An outer peripheral portion of the lift ring 100 includes an excised, or cut-out, portion 104, extending to a certain depth, and being of a semi-circular shape. The excised portion 104 surrounds a peg (not shown) fixedly attached to a portion of the housing. The lift ring 100 is pivotally connected to the peg, with the excised portion 104 engaging and partially surrounding the peg. Any suitable conventional mechanism may be used to pivotally connect the excised portion 104 to the peg. Further, the lift ring 100 swivels around the peg, within a range of angular positions about the peg, to ensure that it orients itself eccentrically to the rotor.

Though shown as a semi-circular shape, the excised portion 104 may also be of another appropriate shape, depending on the shape and design of the peg, to facilitate ease of fixture and the pivotal connection between the lift ring 100 and the peg.

At a specific pre-determined angular distance ‘60 ’ from the excised portion 104, a groove 108 is provided within the lift ring 100. In a preferred embodiment, the groove may be provided at an angle ‘α’ of about 92.5°. However, other values of the angle ‘a’ may also be possible in certain embodiments. The groove 108 has rounded corners, and can define an elliptical, circular, arcuate, or disc-shaped groove. In a typical lift ring 100 having a diameter of about 27 mm., the groove 108 may have a width of about 1.5 mm., a height of about 2 mm., and a depth of about 1 mm., position at a radial distance of about 1-2 mm. inward from the lift ring 100's outer periphery. The noted positioning, radial distance, and dimensions of the groove 108 are merely exemplary, and may vary in certain

FIG. 2 is a top view of a side plate 200 of the pump's housing, according to the present disclosure. As shown, the side plate 200 has a number of arcuate channels 204. The channels 204 are delivery channels for the hydraulic fluids, as seen in conventional vane pumps. A hole 208 is provided through an outer peripheral surface of the side plate 200. The lift ring 100 for the pump (shown in FIG. 1) swivels around the hole 208, during its rotation between eccentric positions, when it aligns with, and connects to the side plate 200. Specifically, the peg extends through the hole 208, and engages the excised portion 104 of the lift ring 100. Thus, the hole 208 facilitates pivotal connection of the lift ring 100 to the peg. The alignment of the lift ring 100 with the side plate 200 can be visualized as being brought by placing the lift ring 100 concentrically with the side plate 200. In that orientation, the excised portion 104 (shown in FIG. 1) of the lift ring 100 substantially aligns with the hole 208 in the side plate 200. During operation, the lift ring 100 rocks back and forth around the peg. The pivotal connection of the lift ring 100 to the peg of the pump's housing is made in that orientation of the lift ring 100.

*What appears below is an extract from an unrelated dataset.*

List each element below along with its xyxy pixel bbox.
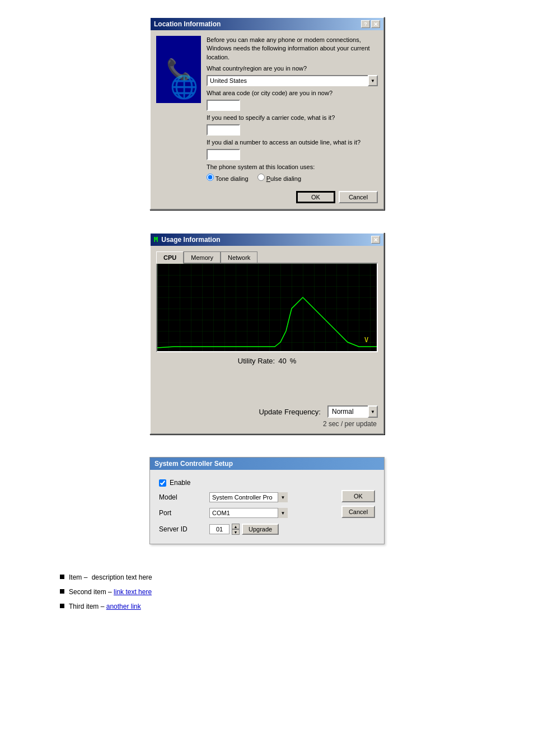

With respect to the outer peripheral surface of the side plate 200, and with reference to the hole 208, an angular range of α±β is shown in FIG. 2. This angular range encloses a transition region between the suction zone and the pressure zone of the rotary vane pump. Further, within the angular range α±β, the side plate has two grooves 212, 216 formed in its surface. Each groove 212, 216 is generally L-shaped, with one L being flipped backward. The first groove 212 has a first portion 212(a), which extends radially inwards, towards the center of the side plate 200, and lies substantially outside the transition region between the suction zone and the pressure zone of the pump. A second portion 212(b) of the first groove 212 extends substantially circumferentially and lies within the transition zone. Similarly, the second groove 216 has a first portion 216(a) that extends radially inwards, towards the center of the side plate 200, away from the transition region, and a second portion 216(b), which extends circumferentially and lies within the transition region. Further, the first portion and the second portion of each of the two grooves 212 and 216 are connected by a curved section, to maintain continuity in the entire groove, for the hydraulic fluid's flow therein, from the suction zone to the pressure zone, and vice versa.

The first portions 212(a) and 216(b) of the first groove 212 and the second groove 216, respectively, extend to a point at a lesser radial distance from the center of the side plate 200, than the distance of the inner peripheral surface of lift ring 100 from the center of the side plate 200, when the lift ring 100 engages and aligns with the side plate 200. Specifically, when the lift ring 100 and the side plate 200 align, the radially inward ends of the first portions of each of the grooves 212 and 216 lie within the inner peripheral region of the lift ring 100.

In an embodiment where the side plate 200 has a diameter of about 30 mm., the grooves 212 and 216, each have a width and depth of about 1 mm. However, these dimensions may vary, and the actual length, width and depth of the grooves 212 and 216 depends on the size of the side plate 200, and the peripheral dimensions of the lift ring 100.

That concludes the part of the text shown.